Current AEP models are based on subcutaneous glucose measurement and subcutaneous insulin administration. The insulin infusion algorithms are based on what is called model predictive control, where the pharmacokinetic properties of insulin are modeled in a series of equations that are used to calculate the correct insulin dose at a given time [26, 27]. Several studies have shown the feasibility of such systems in controlling BGL overnight in diabetic subjects. However, it is very challenging to calculate the correct insulin dose when the subject is eating, exercising, or ill, and a fully automatic AEP thus has yet to be constructed [28, 29]. We believe a more empirical system like ours could tackle such obstacles, as it allows for the correct insulin dose to be calculated and timed continuously based on the effect of the previous IB. In this system, it is very unlikely that BGL would drift into hypoglycemic levels or that it would rise into gross hyperglycemia.

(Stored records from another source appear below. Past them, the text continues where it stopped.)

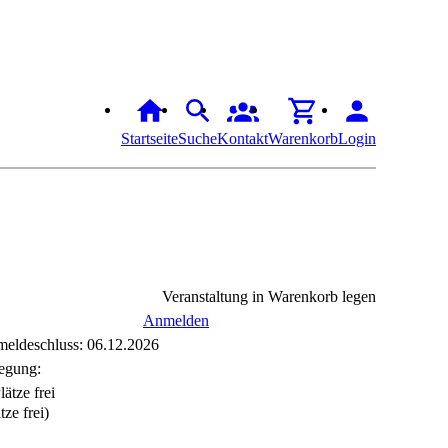
Startseite
Suche
Kontakt
Warenkorb
Login
Veranstaltung in Warenkorb legen
Anmelden
eldeschluss: 06.12.2026
egung:
tze frei)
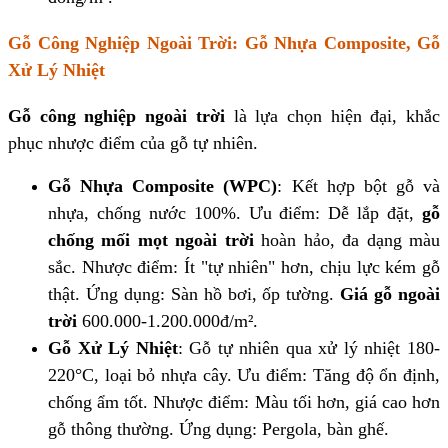
Gỗ Công Nghiệp Ngoài Trời: Gỗ Nhựa Composite, Gỗ
Xử Lý Nhiệt
Gỗ công nghiệp ngoài trời
là lựa chọn hiện đại, khắc
phục nhược điểm của gỗ tự nhiên.
Gỗ Nhựa Composite (WPC)
: Kết hợp bột gỗ và
nhựa, chống nước 100%. Ưu điểm: Dễ lắp đặt,
gỗ
chống mối mọt ngoài trời
hoàn hảo, đa dạng màu
sắc. Nhược điểm: Ít "tự nhiên" hơn, chịu lực kém gỗ
thật. Ứng dụng: Sàn hồ bơi, ốp tường.
Giá gỗ ngoài
trời
600.000-1.200.000đ/m².
Gỗ Xử Lý Nhiệt
: Gỗ tự nhiên qua xử lý nhiệt 180-
220°C, loại bỏ nhựa cây. Ưu điểm: Tăng độ ổn định,
chống ẩm tốt. Nhược điểm: Màu tối hơn, giá cao hơn
gỗ thông thường. Ứng dụng: Pergola, bàn ghế.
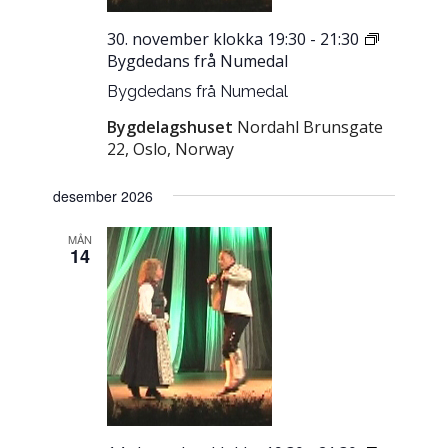
30. november klokka 19:30
-
21:30
Bygdedans frå Numedal
Bygdedans frå Numedal
Bygdelagshuset
Nordahl Brunsgate
22, Oslo, Norway
desember 2026
MÅN
14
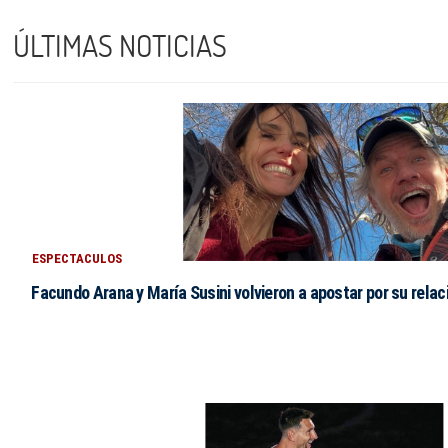
ÚLTIMAS NOTICIAS
ESPECTACULOS
Facundo Arana y María Susini volvieron a apostar por su relac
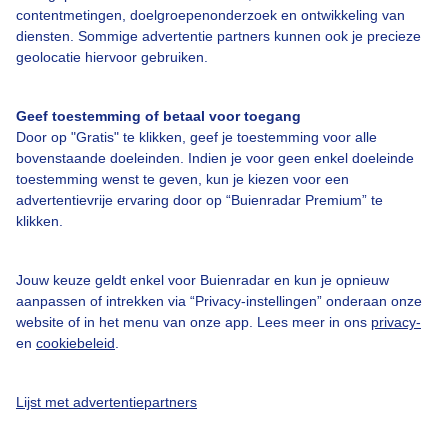
contentmetingen, doelgroepenonderzoek en ontwikkeling van
diensten. Sommige advertentie partners kunnen ook je precieze
Over Buienradar
geolocatie hiervoor gebruiken.
Bedrijfsgegevens
Geef toestemming of betaal voor toegang
Veelgestelde vragen
Door op "Gratis" te klikken, geef je toestemming voor alle
bovenstaande doeleinden. Indien je voor geen enkel doeleinde
Contact
toestemming wenst te geven, kun je kiezen voor een
Toegankelijkheid
advertentievrije ervaring door op “Buienradar Premium” te
klikken.
Gebruikersvoorwaarden
Adverteren
Jouw keuze geldt enkel voor Buienradar en kun je opnieuw
aanpassen of intrekken via “Privacy-instellingen” onderaan onze
Buienradar Team
website of in het menu van onze app. Lees meer in ons
privacy-
Privacy beleid
en
cookiebeleid
.
Cookie beleid
Lijst met advertentiepartners
Privacy instellingen
Gratis weerdata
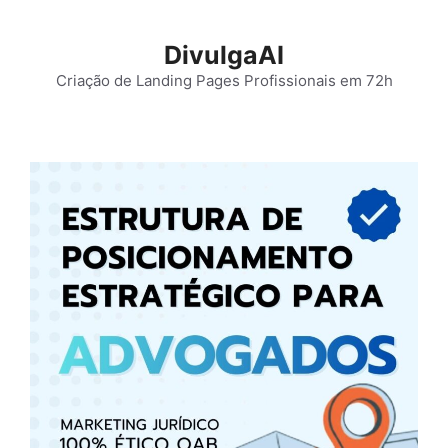
Pular
para
DivulgaAI
o
Criação de Landing Pages Profissionais em 72h
conteúdo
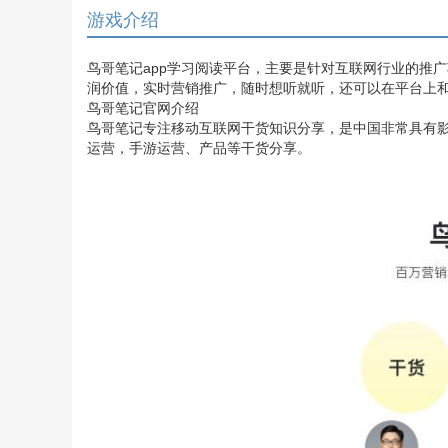
游戏介绍
鸟哥笔记app学习阅读平台，主要是针对互联网行业的推
润价值，实时营销推广，随时想听就听，还可以在平台上
鸟哥笔记官网介绍
鸟哥笔记专注移动互联网干货知识分享，是中国非常具有影
运营，手游运营、产品等干货分享。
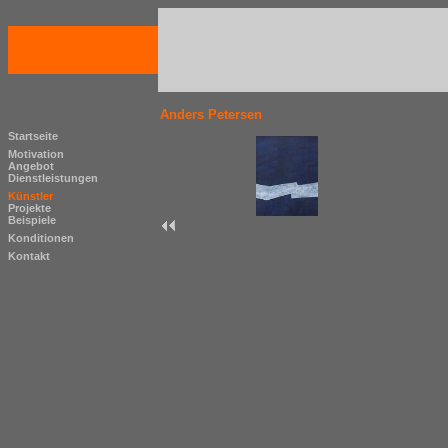
Anders Petersen
Startseite
Motivation
Angebot
Dienstleistungen
Künstler
Projekte
Beispiele
Konditionen
Kontakt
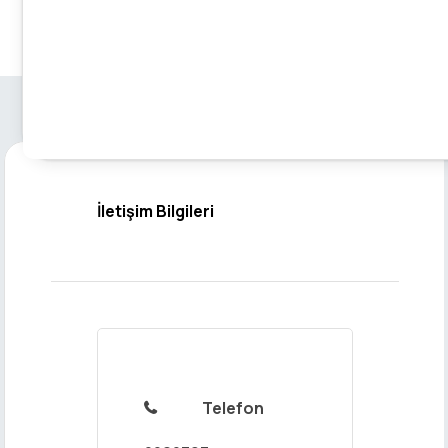
İletişim Bilgileri
Telefon

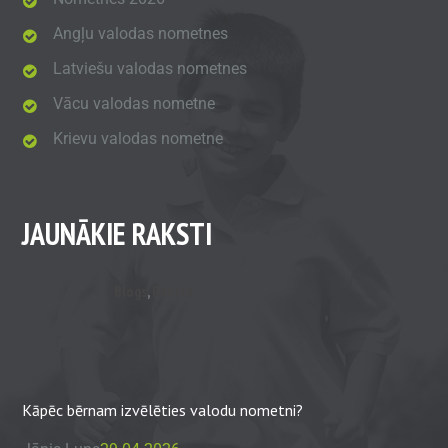
Angļu valodas nometnes
Latviešu valodas nometnes
Vācu valodas nometne
Krievu valodas nometne
JAUNĀKIE RAKSTI
Blogs
,
Raksts
Kāpēc bērnam izvēlēties valodu nometni?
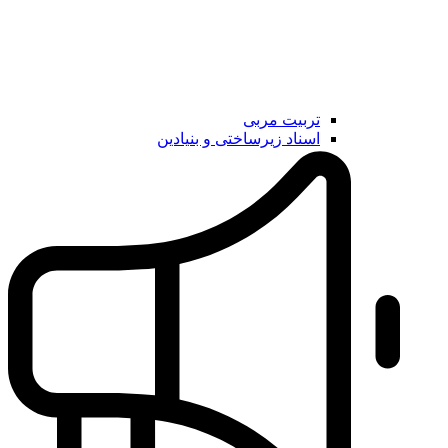
تربیت مربی
اسناد زیرساختی و بنیادین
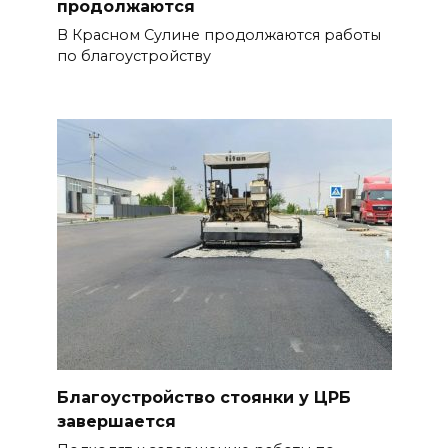
продолжаются
В Красном Сулине продолжаются работы
по благоустройству
Благоустройство стоянки у ЦРБ
завершается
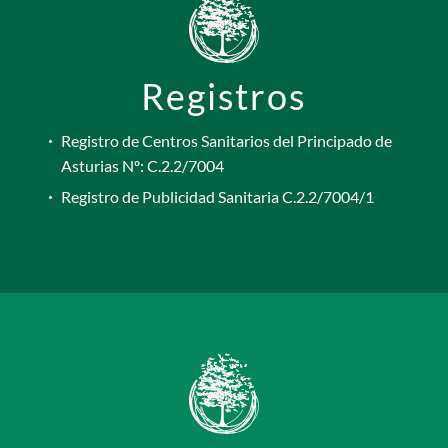
Registros
Registro de Centros Sanitarios del Principado de
Asturias Nº: C.2.2/7004
Registro de Publicidad Sanitaria C.2.2/7004/1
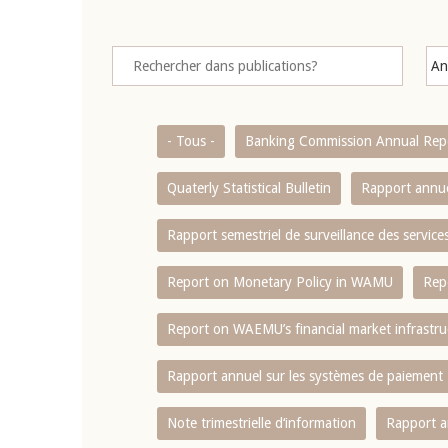
- Tous -
Banking Commission Annual Rep
Quaterly Statistical Bulletin
Rapport annue
Rapport semestriel de surveillance des servic
Report on Monetary Policy in WAMU
Rep
Report on WAEMU’s financial market infrastru
Rapport annuel sur les systèmes de paiement
Note trimestrielle d‘information
Rapport a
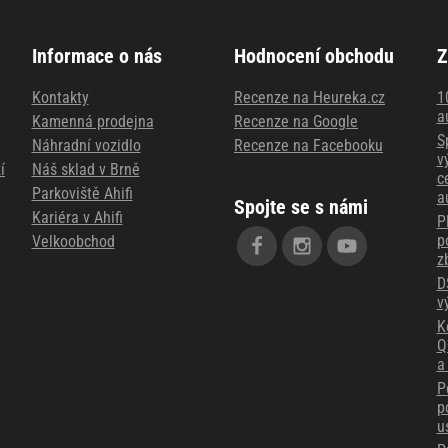
Informace o nás
Hodnocení obchodu
Z
Kontakty
Recenze na Heureka.cz
1
a
Kamenná prodejna
Recenze na Google
S
Náhradní vozidlo
Recenze na Facebooku
v
í
Náš sklad v Brně
c
Parkoviště Ahifi
a
Spojte se s námi
Kariéra v Ahifi
P
p
Velkoobchod
z
D
v
K
Q
a
P
p
u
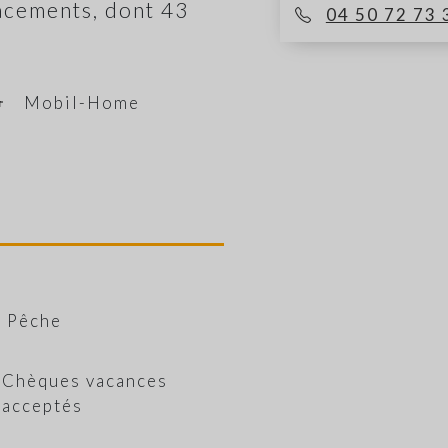
cements, dont 43
04 50 72 73 
Mobil-Home
Pêche
Chèques vacances
acceptés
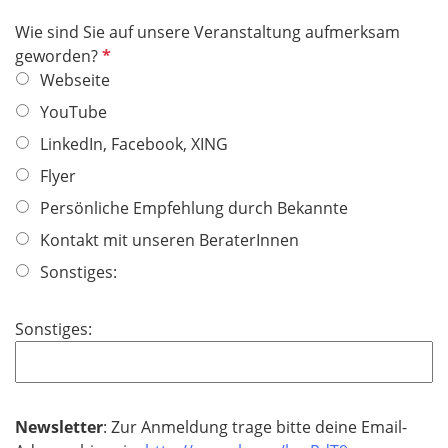
c
Wie sind Sie auf unsere Veranstaltung aufmerksam
h
P
geworden?
t
f
Webseite
f
l
YouTube
e
i
l
LinkedIn, Facebook, XING
c
d
h
Flyer
t
Persönliche Empfehlung durch Bekannte
f
Kontakt mit unseren BeraterInnen
e
l
Sonstiges:
d
Sonstiges:
Newsletter
: Zur Anmeldung trage bitte deine Email-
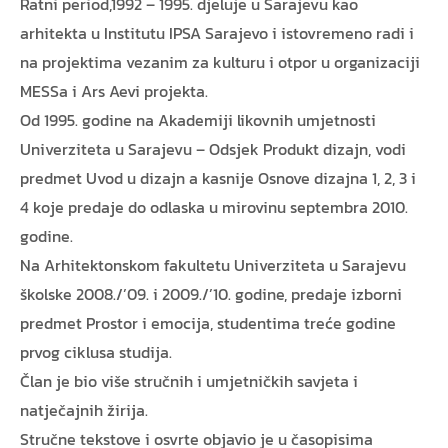
Ratni period,1992 – 1995. djeluje u Sarajevu kao
arhitekta u Institutu IPSA Sarajevo i istovremeno radi i
na projektima vezanim za kulturu i otpor u organizaciji
MESSa i Ars Aevi projekta.
Od 1995. godine na Akademiji likovnih umjetnosti
Univerziteta u Sarajevu – Odsjek Produkt dizajn, vodi
predmet Uvod u dizajn a kasnije Osnove dizajna 1, 2, 3 i
4 koje predaje do odlaska u mirovinu septembra 2010.
godine.
Na Arhitektonskom fakultetu Univerziteta u Sarajevu
školske 2008./’09. i 2009./’10. godine, predaje izborni
predmet Prostor i emocija, studentima treće godine
prvog ciklusa studija.
Član je bio više stručnih i umjetničkih savjeta i
natječajnih žirija.
Stručne tekstove i osvrte objavio je u časopisima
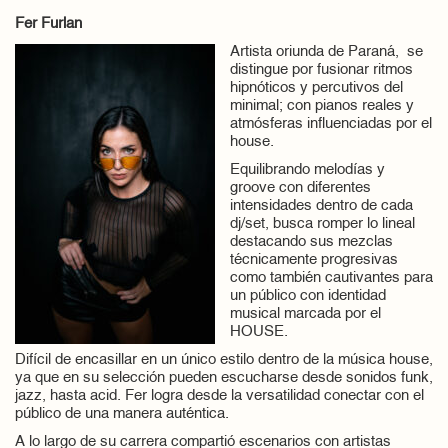
Fer Furlan
Artista oriunda de Paraná, se
distingue por fusionar ritmos
hipnóticos y percutivos del
minimal; con pianos reales y
atmósferas influenciadas por el
house.
Equilibrando melodías y
groove con diferentes
intensidades dentro de cada
dj/set, busca romper lo lineal
destacando sus mezclas
técnicamente progresivas
como también cautivantes para
un público con identidad
musical marcada por el
HOUSE.
Difícil de encasillar en un único estilo dentro de la música house,
ya que en su selección pueden escucharse desde sonidos funk,
jazz, hasta acid. Fer logra desde la versatilidad conectar con el
público de una manera auténtica.
A lo largo de su carrera compartió escenarios con artistas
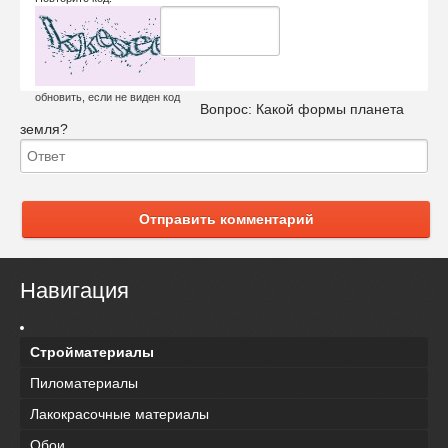
обновить, если не виден код
Вопрос:
Какой формы планета
земля?
Отправить комментарий
Навигация
Стройматериалы
Пиломатериалы
Лакокрасочные материалы
Обои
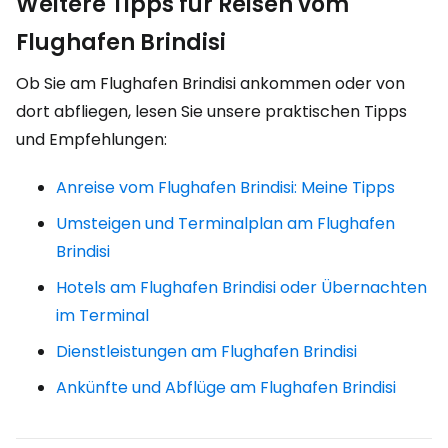
Weitere Tipps für Reisen vom
Flughafen Brindisi
Ob Sie am Flughafen Brindisi ankommen oder von
dort abfliegen, lesen Sie unsere praktischen Tipps
und Empfehlungen:
Anreise vom Flughafen Brindisi: Meine Tipps
Umsteigen und Terminalplan am Flughafen
Brindisi
Hotels am Flughafen Brindisi oder Übernachten
im Terminal
Dienstleistungen am Flughafen Brindisi
Ankünfte und Abflüge am Flughafen Brindisi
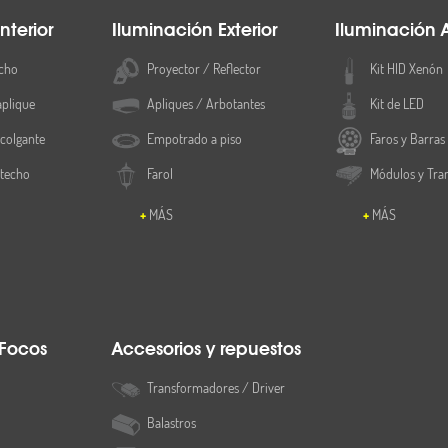
nterior
Iluminación Exterior
Iluminación 
cho
Proyector / Reflector
Kit HID Xenón
aplique
Apliques / Arbotantes
Kit de LED
colgante
Empotrado a piso
Faros y Barras
 techo
Farol
Módulos y Tra
MÁS
MÁS
 Focos
Accesorios y repuestos
Transformadores / Driver
Balastros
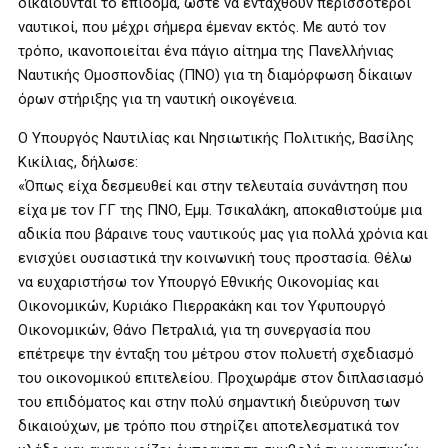
δικαιούνται το επίδομα, ώστε να ενταχθούν περισσότεροι
ναυτικοί, που μέχρι σήμερα έμεναν εκτός. Με αυτό τον
τρόπο, ικανοποιείται ένα πάγιο αίτημα της Πανελλήνιας
Ναυτικής Ομοσπονδίας (ΠΝΟ) για τη διαμόρφωση δίκαιων
όρων στήριξης για τη ναυτική οικογένεια.
Ο Υπουργός Ναυτιλίας και Νησιωτικής Πολιτικής, Βασίλης
Κικίλιας, δήλωσε:
«Όπως είχα δεσμευθεί και στην τελευταία συνάντηση που
είχα με τον ΓΓ της ΠΝΟ, Εμμ. Τσικαλάκη, αποκαθιστούμε μια
αδικία που βάραινε τους ναυτικούς μας για πολλά χρόνια και
ενισχύει ουσιαστικά την κοινωνική τους προστασία. Θέλω
να ευχαριστήσω τον Υπουργό Εθνικής Οικονομίας και
Οικονομικών, Κυριάκο Πιερρακάκη και τον Υφυπουργό
Οικονομικών, Θάνο Πετραλιά, για τη συνεργασία που
επέτρεψε την ένταξη του μέτρου στον πολυετή σχεδιασμό
του οικονομικού επιτελείου. Προχωράμε στον διπλασιασμό
του επιδόματος και στην πολύ σημαντική διεύρυνση των
δικαιούχων, με τρόπο που στηρίζει αποτελεσματικά τον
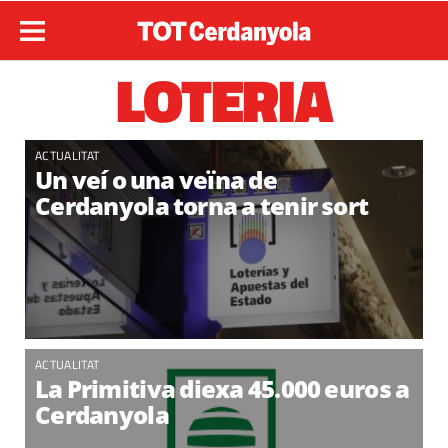
LOTERIA
ACTUALITAT
Un veí o una veïna de
Cerdanyola torna a tenir sort
ACTUALITAT
La Primitiva diexa 45.000 euros a
Cerdanyola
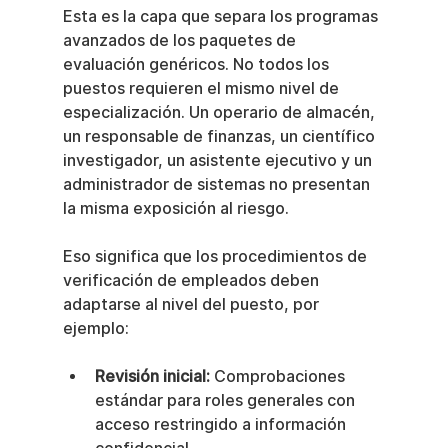
Esta es la capa que separa los programas 
avanzados de los paquetes de 
evaluación genéricos. No todos los 
puestos requieren el mismo nivel de 
especialización. Un operario de almacén, 
un responsable de finanzas, un científico 
investigador, un asistente ejecutivo y un 
administrador de sistemas no presentan 
la misma exposición al riesgo.
Eso significa que los procedimientos de 
verificación de empleados deben 
adaptarse al nivel del puesto, por 
ejemplo:
Revisión inicial:
 Comprobaciones 
estándar para roles generales con 
acceso restringido a información 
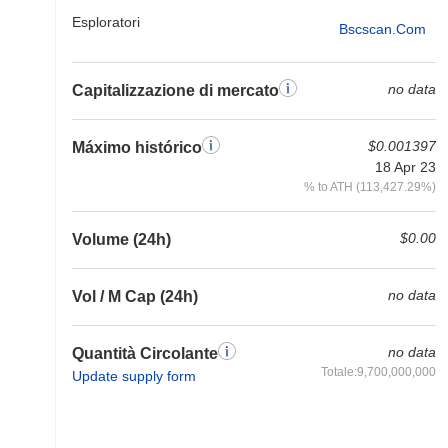
Esploratori
Bscscan.com
no data
Capitalizzazione di mercato
$0.001397
Máximo histórico
18 Apr 23
% to ATH (113,427.29%)
$0.00
Volume (24h)
no data
Vol / M Cap (24h)
no data
Quantità Circolante
Totale:9,700,000,000
Update supply form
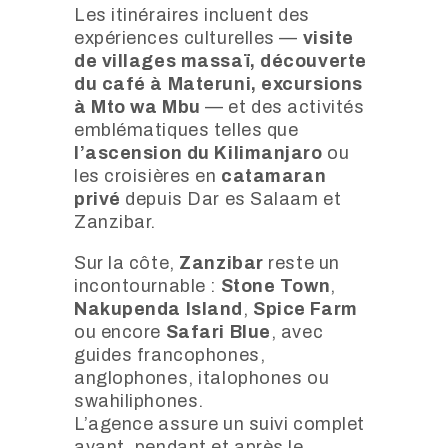
Les itinéraires incluent des
expériences culturelles —
visite
de villages massaï, découverte
du café à Materuni, excursions
à Mto wa Mbu
— et des activités
emblématiques telles que
l’ascension du Kilimanjaro
ou
les croisières en
catamaran
privé
depuis Dar es Salaam et
Zanzibar.
Sur la côte,
Zanzibar
reste un
incontournable :
Stone Town
,
Nakupenda Island
,
Spice Farm
ou encore
Safari Blue
, avec
guides francophones,
anglophones, italophones ou
swahiliphones.
L’agence assure un suivi complet
avant, pendant et après le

The main challenge during the study was that the IvS-1 was not optimally calibrated at all times, which led to small errors in the real-time BGL display. We therefore to some extent had to rely on a combination of the IvS-1 output and the blood samples to estimate the correct real-time BGL in order to use the insulin algorithm properly. The observed periods of BGL below the range’s lower limit were caused by a discrepancy between the observed real-time BGL and the correct BGL calculated after the experiment (the reported BGL). As such, the major limitation of the current technology is a background swelling of the glucose-sensing hydrogel, which resulted in a drift in the IvS-1 output. Our current work is focused on enhancing the hydrogel.

There will always be some doubt as to whether results from animal studies are valid in a human population; on the other hand, the model makes it possible to manipulate BGL and to instrument study subjects without fear of any iatrogenic damage to healthy volunteers or patients. The IvS-1 probes used are all handcrafted and the setup of the animal experiment is complicated, which is why the number of animals used in the study is low. However, all of the animals studied (both the final four as well as animals in our earlier studies) displayed the same behavior. The main point of this paper has been to illustrate the physiological principle of using nature’s own regulatory system in an artificial control system, without fine tuning the details.

5. Conclusions

We conclude that the use of real-time accurate intravasal glucose monitoring in combination with repetitive bolus injections of insulin, administered to mimic the natural pulsatility of endogenous insulin, is a promising method for a future artificial pancreas.

Conflict of Interests

Dan Östling and Dag R. Hjelme are both shareholders in Invivosense Ltd. Norway, the inventor and manufacturer of the IvS-1 intravasal continuous glucose monitor used in this study. The rest of the authors have no financial interests to disclose.


The financial support was provided by institutional sources at the Department of Circulation and Medical Imaging, Norwegian University of Science and Technology, Norway, Grant no. 47058500.